Cualquiera que haya estudiado mínimamente la historia de la Iglesia Católica sabe que está llena de casos de miembros que se salen del carril y no tienen otra que humildemente echar marcha atrás. Aquí, a pesar del sacramento de la penitencia  que tanto alivio presta a los creyentes, se advierte de que el perdón es incompatible con el “lo volveremos a hacer” de los puigdemones. Eso sí, se permite errar una y otra vez, siempre que en ese momento se cumplan las condiciones de una buena confesión que uno aprendió en el catecismo: examen de conciencia, dolor de corazón, propósito de la enmienda, decir los pecados al confesor y cumplir la penitencia. Punto y hasta la próxima.
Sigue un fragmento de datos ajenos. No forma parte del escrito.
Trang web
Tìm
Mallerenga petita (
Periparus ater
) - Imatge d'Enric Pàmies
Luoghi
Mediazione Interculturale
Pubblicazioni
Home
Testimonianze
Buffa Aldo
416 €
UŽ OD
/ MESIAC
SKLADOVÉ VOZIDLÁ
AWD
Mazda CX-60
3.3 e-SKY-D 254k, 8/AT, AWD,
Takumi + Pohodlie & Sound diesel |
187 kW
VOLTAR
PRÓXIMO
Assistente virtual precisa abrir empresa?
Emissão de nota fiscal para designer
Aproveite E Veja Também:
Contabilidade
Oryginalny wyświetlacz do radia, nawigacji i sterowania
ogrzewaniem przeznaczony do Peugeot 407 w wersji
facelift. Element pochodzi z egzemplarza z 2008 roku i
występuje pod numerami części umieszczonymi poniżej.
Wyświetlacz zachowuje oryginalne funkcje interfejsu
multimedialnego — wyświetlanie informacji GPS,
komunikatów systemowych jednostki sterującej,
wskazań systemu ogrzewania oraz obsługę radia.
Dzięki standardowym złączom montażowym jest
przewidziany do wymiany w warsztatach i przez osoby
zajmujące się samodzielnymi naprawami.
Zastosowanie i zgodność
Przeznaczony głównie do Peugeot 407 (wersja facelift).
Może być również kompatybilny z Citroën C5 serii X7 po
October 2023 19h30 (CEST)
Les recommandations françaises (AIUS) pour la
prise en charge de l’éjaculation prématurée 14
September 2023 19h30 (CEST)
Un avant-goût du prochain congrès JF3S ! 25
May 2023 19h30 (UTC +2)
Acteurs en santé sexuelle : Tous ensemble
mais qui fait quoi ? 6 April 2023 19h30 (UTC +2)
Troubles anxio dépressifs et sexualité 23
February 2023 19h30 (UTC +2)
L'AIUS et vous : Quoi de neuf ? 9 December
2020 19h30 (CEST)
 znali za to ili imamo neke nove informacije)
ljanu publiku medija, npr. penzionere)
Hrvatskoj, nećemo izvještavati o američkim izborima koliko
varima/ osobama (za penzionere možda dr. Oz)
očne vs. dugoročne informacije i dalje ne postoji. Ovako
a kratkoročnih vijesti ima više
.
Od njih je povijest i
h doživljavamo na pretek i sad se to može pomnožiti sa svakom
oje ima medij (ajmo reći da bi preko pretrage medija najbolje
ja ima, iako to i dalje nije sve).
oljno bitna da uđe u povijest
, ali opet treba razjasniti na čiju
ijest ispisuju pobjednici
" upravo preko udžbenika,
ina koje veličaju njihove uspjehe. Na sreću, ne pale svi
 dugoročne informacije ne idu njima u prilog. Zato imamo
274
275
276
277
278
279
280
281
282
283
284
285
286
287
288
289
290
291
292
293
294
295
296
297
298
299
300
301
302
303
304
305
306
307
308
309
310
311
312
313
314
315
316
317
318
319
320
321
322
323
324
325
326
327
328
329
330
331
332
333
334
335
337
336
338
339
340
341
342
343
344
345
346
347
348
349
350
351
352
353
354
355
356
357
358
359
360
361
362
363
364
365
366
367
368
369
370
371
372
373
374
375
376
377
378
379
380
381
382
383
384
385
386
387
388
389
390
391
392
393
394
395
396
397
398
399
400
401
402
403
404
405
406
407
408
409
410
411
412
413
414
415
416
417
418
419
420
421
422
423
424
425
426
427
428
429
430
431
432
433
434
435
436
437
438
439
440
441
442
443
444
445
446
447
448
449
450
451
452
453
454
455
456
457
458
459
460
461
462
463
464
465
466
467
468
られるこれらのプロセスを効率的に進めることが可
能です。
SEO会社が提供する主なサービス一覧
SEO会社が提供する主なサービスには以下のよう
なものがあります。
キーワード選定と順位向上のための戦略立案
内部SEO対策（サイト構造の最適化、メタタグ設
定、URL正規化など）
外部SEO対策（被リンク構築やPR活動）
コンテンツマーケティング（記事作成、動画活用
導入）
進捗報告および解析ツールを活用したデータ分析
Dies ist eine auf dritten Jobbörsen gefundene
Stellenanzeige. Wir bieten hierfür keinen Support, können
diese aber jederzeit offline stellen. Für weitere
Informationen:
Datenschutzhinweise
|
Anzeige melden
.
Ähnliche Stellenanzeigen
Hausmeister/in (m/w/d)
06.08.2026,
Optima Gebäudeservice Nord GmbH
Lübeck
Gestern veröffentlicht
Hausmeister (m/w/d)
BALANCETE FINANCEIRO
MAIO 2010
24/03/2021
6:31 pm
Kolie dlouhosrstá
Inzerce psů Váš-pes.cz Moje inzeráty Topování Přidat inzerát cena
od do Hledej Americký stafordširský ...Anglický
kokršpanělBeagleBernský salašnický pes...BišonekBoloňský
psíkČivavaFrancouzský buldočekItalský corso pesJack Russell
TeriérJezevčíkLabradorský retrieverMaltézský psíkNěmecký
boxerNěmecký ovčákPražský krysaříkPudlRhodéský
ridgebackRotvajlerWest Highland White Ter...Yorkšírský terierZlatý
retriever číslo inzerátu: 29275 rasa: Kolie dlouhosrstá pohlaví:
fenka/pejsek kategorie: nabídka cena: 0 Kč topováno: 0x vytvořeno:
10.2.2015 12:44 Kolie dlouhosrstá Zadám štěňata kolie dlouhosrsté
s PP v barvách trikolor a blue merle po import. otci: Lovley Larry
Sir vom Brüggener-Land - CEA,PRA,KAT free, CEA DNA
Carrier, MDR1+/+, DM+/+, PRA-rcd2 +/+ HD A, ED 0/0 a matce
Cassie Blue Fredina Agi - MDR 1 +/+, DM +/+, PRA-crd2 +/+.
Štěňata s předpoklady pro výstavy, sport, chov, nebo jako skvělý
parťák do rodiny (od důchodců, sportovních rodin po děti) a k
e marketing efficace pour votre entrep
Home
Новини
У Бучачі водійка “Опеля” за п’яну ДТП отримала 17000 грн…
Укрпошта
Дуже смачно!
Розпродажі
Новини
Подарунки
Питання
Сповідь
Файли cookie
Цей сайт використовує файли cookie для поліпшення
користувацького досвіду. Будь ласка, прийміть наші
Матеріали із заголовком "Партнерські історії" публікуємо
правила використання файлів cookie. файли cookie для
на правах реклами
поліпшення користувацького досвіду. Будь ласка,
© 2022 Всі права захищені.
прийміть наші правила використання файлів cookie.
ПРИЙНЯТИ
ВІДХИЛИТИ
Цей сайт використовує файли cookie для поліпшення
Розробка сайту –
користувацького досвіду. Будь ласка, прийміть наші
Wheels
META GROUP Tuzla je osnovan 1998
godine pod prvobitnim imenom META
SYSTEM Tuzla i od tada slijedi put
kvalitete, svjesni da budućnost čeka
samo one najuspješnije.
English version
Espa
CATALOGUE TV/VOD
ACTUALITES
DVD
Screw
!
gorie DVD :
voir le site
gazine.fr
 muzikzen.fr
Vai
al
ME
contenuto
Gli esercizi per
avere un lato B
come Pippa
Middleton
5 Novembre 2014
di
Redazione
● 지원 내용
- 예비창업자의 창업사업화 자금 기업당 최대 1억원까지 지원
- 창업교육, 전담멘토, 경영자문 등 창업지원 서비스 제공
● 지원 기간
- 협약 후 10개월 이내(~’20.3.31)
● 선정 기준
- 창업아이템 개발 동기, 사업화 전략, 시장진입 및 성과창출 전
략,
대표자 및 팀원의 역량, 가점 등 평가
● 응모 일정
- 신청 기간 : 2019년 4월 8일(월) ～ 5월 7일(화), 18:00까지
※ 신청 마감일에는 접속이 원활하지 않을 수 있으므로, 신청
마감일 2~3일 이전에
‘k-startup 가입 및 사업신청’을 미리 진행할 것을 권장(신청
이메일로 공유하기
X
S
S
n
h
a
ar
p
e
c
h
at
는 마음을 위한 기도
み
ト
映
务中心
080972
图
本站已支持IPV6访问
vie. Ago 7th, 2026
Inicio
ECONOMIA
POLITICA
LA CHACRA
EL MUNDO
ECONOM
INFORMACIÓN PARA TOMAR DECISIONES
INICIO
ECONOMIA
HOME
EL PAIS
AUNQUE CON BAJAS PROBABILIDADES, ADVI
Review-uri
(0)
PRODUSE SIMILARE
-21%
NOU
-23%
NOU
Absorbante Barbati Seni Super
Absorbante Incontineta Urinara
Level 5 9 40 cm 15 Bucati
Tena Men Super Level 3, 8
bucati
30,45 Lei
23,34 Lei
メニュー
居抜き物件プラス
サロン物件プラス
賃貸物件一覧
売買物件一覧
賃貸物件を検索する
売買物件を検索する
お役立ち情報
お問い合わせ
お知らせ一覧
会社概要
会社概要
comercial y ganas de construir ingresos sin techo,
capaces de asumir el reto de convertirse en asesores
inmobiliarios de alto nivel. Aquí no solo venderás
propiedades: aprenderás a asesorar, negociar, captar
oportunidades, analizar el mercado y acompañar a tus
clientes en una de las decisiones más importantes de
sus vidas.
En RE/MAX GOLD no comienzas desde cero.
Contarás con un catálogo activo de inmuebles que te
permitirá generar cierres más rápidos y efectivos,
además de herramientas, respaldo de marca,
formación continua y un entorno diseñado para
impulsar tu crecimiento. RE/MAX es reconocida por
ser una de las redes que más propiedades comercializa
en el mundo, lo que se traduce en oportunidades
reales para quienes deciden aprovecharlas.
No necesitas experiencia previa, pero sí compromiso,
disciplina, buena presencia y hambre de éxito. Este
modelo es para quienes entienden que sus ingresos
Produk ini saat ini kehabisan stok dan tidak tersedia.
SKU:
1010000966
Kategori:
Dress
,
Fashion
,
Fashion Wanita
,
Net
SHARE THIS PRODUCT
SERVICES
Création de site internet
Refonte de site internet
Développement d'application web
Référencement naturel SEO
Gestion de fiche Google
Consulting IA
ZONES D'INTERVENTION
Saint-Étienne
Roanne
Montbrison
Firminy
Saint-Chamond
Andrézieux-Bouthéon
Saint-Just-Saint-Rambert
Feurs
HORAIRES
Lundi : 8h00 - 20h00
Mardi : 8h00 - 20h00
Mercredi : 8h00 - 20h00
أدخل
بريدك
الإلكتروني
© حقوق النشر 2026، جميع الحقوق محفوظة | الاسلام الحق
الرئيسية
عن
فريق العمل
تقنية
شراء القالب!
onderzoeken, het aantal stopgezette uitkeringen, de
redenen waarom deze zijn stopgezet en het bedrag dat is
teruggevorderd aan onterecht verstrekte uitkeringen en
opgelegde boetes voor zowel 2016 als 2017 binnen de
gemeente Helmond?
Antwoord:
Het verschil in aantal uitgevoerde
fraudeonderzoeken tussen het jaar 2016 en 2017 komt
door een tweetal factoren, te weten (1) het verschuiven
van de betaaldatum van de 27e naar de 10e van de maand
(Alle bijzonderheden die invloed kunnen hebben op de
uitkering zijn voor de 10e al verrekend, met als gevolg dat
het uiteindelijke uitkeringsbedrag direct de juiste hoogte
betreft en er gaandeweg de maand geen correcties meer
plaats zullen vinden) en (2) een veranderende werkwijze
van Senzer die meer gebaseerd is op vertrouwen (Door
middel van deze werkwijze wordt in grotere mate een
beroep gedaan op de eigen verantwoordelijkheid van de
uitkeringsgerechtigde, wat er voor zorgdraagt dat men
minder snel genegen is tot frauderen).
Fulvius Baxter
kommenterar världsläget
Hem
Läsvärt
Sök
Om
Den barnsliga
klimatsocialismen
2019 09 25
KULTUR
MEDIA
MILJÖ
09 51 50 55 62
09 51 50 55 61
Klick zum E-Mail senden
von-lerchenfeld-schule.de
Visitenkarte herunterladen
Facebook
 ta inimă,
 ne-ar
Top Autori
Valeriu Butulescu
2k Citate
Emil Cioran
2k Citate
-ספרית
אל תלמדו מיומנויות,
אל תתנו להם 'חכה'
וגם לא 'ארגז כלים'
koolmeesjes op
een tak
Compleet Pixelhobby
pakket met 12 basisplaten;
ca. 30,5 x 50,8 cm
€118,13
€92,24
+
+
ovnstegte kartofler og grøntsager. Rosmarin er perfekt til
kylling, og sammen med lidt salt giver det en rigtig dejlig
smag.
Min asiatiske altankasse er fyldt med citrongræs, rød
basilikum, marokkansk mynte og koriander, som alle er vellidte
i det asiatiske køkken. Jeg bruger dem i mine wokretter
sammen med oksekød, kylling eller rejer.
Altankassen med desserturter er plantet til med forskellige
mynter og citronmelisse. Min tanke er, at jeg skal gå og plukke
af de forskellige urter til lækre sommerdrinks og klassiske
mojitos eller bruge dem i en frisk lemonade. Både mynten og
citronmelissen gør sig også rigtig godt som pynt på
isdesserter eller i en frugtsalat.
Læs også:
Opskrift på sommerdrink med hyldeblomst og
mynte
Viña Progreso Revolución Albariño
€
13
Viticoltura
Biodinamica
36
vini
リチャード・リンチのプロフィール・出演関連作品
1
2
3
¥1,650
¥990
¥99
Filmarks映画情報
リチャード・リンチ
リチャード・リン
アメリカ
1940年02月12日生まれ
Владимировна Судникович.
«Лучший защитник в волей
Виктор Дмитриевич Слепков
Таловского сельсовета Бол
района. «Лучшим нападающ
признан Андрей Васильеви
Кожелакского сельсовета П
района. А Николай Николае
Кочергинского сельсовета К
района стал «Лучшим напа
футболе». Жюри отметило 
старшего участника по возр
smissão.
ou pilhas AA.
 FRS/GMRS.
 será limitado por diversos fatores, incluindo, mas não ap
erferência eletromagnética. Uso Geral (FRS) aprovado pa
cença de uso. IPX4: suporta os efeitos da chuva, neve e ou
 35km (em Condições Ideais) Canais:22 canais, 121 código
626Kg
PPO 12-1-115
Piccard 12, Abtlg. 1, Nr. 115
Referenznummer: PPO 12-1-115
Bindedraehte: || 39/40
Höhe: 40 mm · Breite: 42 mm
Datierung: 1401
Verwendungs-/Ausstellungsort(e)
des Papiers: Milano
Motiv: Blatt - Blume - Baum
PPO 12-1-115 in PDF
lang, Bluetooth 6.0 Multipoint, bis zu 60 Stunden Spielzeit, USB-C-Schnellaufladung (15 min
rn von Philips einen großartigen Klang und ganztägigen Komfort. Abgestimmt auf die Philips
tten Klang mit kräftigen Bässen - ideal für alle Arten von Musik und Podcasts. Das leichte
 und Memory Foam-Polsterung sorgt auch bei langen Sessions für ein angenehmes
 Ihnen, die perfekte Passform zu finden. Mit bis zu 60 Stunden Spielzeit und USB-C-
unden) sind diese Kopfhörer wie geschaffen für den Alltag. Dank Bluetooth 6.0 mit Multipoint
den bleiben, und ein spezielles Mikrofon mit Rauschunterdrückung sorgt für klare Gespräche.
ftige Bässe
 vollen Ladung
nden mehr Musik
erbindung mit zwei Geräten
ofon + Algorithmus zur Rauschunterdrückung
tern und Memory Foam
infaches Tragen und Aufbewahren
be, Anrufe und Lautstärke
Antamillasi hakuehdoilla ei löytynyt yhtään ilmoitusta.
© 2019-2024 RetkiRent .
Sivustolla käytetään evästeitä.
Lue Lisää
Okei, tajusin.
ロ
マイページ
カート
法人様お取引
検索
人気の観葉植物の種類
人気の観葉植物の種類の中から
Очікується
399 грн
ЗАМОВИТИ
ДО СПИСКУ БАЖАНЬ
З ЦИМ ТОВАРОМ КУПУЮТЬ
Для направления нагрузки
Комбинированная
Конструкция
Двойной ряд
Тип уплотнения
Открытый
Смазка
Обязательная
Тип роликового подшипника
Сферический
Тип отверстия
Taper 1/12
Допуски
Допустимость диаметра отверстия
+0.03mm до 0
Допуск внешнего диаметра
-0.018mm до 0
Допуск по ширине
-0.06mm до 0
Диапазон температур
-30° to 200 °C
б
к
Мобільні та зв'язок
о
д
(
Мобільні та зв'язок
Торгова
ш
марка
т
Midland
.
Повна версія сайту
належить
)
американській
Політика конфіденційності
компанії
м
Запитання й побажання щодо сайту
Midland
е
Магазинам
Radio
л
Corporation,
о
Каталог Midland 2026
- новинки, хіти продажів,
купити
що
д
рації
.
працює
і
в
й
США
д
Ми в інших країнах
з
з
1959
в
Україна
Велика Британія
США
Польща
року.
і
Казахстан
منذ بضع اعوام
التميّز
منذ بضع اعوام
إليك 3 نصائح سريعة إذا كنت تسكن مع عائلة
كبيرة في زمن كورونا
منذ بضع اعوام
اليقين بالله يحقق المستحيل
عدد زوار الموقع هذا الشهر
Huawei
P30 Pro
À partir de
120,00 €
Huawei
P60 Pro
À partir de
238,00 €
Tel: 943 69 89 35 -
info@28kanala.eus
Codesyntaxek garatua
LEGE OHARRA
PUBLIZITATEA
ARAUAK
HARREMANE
Pero en el caso de estos curas de sotana en la mejor tradición carlista y trabucaire se ve a las claras, y ellos no lo han negado, ni mucho menos sienten tan siquiera, que han cometido un pecado de imprudencia, y en esa línea se han aplicado una retirada táctica y han echado la culpa de sus males a las pocas entendederas de sus enemigos externos e internos y a la malicia de sus intenciones. No les han entendido y han tenido que replegarse, volver sus fuerzas al silencio de las sacristías y tomar impulso para la próxima vez refinar en la transmisión del mensaje.

Y es que uno ya dijo hace una semana que no comprendía que desear el paraíso a un ferviente creyente en la resurrección de los muertos y la vida eterna se consideraba ahora desde la jerarquía católica una provocación y una falta de respeto contra el máximo representante de la mercancía.

Han dicho lo que pensaban, han sido coherentes con su condición de cristianos que desean lo mejor al prójimo, como es la vida eterna alcanzada de manera rápida y fulminante y los pobres hombres de Dios se la tienen que envainar y autocensurarse. Estoy con ellos y, aunque no creo que si algún día vuelven me enganche a su programa, seguro que me darán algún que otro jornal que ganar y uno, ante todo, es agradecido.